From H. C. Watson   20 December [1857]1

Thames Ditton

20 Decr

My dear Sir

I have taken up your list of British plts with subspecies or varieties several times during the week, & still with the same idea arising;—namely, that I am not prepared to go seriatim through it in the manner, & with the brevity, you desired.—2 I do not think any botanist can. And thus, I fear, the only result of my beginning to write notes on your list, is, that the list is defaced & spoilt for any other use.

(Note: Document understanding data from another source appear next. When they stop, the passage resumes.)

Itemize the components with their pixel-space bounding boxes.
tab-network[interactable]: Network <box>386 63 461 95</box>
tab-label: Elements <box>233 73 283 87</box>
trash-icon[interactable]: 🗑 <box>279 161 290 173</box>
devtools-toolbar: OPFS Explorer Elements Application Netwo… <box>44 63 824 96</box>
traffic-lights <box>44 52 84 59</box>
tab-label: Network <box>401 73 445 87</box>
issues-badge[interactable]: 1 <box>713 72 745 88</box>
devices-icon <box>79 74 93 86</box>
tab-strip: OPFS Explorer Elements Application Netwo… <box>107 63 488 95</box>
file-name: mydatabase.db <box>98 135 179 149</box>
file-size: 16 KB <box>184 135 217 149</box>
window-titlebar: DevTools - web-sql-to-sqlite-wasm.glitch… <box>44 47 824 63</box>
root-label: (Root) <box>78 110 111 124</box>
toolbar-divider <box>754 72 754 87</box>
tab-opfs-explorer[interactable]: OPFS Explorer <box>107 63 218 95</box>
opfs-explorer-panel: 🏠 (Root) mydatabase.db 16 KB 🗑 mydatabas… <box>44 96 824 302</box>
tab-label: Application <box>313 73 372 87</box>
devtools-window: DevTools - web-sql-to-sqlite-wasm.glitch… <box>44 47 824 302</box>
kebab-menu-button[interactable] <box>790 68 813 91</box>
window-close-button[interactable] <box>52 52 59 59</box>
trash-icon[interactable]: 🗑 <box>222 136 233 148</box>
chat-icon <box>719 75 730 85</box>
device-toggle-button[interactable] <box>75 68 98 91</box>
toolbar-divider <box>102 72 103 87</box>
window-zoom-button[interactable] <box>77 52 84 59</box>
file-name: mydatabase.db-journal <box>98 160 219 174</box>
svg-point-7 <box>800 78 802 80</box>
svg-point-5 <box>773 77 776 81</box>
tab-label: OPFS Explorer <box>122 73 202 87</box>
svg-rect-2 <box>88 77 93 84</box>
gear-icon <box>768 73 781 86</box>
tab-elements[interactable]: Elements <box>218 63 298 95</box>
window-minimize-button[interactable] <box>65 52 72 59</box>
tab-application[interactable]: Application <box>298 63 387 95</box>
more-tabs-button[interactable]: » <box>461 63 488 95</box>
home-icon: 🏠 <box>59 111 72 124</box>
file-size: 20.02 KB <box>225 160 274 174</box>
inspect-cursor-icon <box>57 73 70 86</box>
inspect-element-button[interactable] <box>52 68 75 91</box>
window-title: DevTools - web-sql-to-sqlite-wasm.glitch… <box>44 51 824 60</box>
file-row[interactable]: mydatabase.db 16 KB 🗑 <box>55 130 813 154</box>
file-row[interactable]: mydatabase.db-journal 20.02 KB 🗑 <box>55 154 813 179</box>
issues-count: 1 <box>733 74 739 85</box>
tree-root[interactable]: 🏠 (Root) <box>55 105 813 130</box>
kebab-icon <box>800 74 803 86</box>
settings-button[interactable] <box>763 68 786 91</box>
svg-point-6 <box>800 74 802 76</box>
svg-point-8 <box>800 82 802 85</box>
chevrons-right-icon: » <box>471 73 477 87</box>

In writing the final volume of my Cybele Britannica, I find myself unable to carry out the ideas or inquiries originally intended.3 And why?— Mainly, because the limits of species are so uncertain in nature,—so dissimilar in books. Add to this, the extreme inequality in the Structural value of groups designated by the same abstract term (ex. gr. Orders). The result is, I can only group & compare details,—not condense them into real generalisations.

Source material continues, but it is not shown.